→ **Problem requirements**: Out of the material that follows, write out exactly the lines from the line with "calidad y tecnología" to the line with "opravy prasklín na", both ends included, and no others.

>>>>

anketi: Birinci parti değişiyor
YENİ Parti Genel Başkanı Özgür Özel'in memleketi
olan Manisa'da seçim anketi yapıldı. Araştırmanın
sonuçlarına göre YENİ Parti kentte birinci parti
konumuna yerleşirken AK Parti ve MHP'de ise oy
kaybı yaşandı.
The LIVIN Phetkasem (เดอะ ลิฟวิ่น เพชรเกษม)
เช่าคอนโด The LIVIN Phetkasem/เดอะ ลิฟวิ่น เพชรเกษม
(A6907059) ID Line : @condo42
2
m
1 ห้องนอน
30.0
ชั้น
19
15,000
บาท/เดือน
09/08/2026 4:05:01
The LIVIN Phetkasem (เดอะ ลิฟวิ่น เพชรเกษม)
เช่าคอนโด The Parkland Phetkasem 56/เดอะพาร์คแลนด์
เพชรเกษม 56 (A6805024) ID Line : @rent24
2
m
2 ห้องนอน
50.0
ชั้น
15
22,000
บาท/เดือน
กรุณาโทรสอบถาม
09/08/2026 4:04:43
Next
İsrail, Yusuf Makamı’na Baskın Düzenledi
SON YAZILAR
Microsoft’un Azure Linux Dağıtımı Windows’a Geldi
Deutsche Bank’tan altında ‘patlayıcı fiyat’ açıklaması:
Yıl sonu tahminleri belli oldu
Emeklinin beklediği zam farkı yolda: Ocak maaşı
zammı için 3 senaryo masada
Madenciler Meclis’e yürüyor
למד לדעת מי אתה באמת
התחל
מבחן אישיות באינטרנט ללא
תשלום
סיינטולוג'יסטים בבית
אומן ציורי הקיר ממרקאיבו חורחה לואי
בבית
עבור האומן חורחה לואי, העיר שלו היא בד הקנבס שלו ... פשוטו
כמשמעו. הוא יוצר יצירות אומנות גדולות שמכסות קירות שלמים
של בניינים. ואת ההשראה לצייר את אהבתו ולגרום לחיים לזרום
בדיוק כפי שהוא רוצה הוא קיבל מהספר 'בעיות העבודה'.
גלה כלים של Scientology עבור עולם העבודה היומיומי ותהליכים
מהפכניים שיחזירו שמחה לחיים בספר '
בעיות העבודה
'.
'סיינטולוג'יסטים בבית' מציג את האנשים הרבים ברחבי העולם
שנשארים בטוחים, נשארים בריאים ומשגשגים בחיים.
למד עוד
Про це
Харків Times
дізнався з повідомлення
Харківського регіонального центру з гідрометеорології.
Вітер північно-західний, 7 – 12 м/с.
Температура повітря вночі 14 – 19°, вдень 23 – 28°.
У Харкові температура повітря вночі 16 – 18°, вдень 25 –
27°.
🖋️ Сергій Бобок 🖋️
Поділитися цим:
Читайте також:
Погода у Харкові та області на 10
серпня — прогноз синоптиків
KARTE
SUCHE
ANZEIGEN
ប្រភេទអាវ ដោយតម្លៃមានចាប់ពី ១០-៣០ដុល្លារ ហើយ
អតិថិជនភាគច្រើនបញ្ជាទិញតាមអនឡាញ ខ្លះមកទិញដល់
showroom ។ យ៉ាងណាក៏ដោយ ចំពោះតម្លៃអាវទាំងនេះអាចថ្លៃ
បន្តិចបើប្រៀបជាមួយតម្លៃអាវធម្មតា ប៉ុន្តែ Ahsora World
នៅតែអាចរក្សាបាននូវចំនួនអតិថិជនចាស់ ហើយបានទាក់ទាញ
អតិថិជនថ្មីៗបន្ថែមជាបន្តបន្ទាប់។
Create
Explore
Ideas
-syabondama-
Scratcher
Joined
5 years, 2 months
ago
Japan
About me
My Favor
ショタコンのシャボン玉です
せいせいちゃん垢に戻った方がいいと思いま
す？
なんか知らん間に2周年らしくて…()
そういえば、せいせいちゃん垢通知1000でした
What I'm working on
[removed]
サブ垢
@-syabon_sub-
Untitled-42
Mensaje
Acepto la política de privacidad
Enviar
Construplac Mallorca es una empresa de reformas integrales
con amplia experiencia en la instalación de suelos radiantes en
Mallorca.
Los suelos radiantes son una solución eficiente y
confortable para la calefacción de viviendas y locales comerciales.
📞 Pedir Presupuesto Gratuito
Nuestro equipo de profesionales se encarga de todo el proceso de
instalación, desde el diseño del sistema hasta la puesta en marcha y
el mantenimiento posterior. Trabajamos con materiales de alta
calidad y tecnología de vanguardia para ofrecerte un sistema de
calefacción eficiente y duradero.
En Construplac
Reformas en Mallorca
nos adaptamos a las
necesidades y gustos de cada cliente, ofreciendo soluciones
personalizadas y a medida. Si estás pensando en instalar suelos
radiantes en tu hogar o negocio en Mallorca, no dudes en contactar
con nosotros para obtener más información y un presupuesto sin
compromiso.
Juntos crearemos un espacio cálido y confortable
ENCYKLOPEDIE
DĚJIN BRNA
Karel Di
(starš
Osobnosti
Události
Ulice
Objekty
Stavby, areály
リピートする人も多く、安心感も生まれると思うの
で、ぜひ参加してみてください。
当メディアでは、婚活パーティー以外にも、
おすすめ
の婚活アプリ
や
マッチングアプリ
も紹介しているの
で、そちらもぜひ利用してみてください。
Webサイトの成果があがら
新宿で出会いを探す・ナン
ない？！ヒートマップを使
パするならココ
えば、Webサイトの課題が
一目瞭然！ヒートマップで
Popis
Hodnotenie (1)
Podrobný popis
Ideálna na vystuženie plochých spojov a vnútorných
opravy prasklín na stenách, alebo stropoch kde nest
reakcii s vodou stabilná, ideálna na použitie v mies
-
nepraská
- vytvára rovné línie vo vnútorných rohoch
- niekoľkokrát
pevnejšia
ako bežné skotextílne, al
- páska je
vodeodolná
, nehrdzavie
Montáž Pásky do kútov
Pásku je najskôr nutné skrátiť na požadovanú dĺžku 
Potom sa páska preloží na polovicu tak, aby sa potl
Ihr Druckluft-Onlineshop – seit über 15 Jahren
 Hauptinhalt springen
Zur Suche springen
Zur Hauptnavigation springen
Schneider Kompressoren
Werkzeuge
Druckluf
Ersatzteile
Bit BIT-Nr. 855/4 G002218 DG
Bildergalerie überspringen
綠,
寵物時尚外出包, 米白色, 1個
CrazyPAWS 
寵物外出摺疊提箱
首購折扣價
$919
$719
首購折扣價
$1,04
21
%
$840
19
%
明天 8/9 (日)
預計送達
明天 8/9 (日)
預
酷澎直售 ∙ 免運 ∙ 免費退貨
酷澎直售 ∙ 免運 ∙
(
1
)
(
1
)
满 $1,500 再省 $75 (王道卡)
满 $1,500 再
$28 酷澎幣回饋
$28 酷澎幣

<<<<

→ **Answer**:
calidad y tecnología de vanguardia para ofrecerte un sistema de
calefacción eficiente y duradero.
En Construplac
Reformas en Mallorca
nos adaptamos a las
necesidades y gustos de cada cliente, ofreciendo soluciones
personalizadas y a medida. Si estás pensando en instalar suelos
radiantes en tu hogar o negocio en Mallorca, no dudes en contactar
con nosotros para obtener más información y un presupuesto sin
compromiso.
Juntos crearemos un espacio cálido y confortable
ENCYKLOPEDIE
DĚJIN BRNA
Karel Di
(starš
Osobnosti
Události
Ulice
Objekty
Stavby, areály
リピートする人も多く、安心感も生まれると思うの
で、ぜひ参加してみてください。
当メディアでは、婚活パーティー以外にも、
おすすめ
の婚活アプリ
や
マッチングアプリ
も紹介しているの
で、そちらもぜひ利用してみてください。
Webサイトの成果があがら
新宿で出会いを探す・ナン
ない？！ヒートマップを使
パするならココ
えば、Webサイトの課題が
一目瞭然！ヒートマップで
Popis
Hodnotenie (1)
Podrobný popis
Ideálna na vystuženie plochých spojov a vnútorných
opravy prasklín na stenách, alebo stropoch kde nest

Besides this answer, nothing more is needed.